Count Lattice Points Inside a Circle interview FAQ
How do I handle the 'strictly inside' constraint without floating-point errors?+
Work entirely with squared distances and integer arithmetic. Check x*x + y*y < radius*radius, never compute sqrt or use floating-point comparisons. This avoids precision issues and makes the boundary exact. Rearrange to find the max y for each x algebraically.
Why doesn't the naive bounding-box approach work well here?+
A radius-sized bounding box has O(radius^2) points. Checking each one is slow and invites floating-point mistakes.
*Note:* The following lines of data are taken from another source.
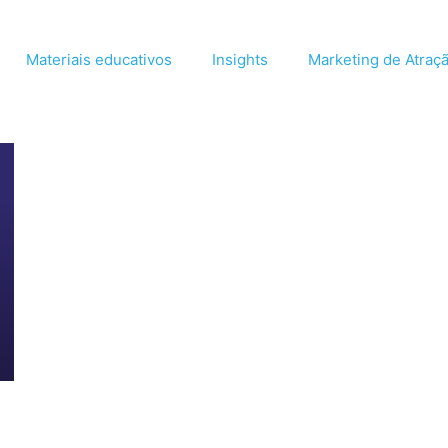
Materiais educativos
Insights
Marketing de Atraç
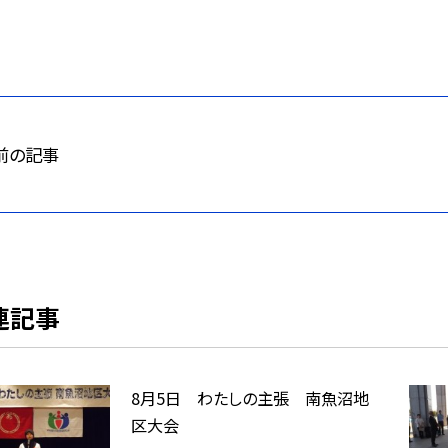
前の記事
連記事
8月5日 わたしの主張 南魚沼地
区大会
Exploiting symmetry and iterating x once, then solving for max y, drops it to O(radius) and keeps you on integers throughout.
Is this problem still asked at companies like Rubrik?+
Yes, Rubrik has confirmed this problem. It appears in mid-level rounds. It's not a household favorite, but it shows up in geometry-heavy interview batteries. Expect it if the role touches spatial data or coordinate systems.
What's the acceptance rate and what does that tell me?+
Acceptance is around 55%, which is typical for medium-difficulty geometry problems. That means most candidates who see it don't solve it cleanly. The gap usually comes from floating-point bugs or missing the algebraic optimization entirely.
How does the Hash Table topic fit into this problem?+
Hash Table may appear if you use a set or map to memoize calculations or deduplicate counts for symmetry. It's not core to the solution, but some approaches cache computed y-values per x to avoid redundant math.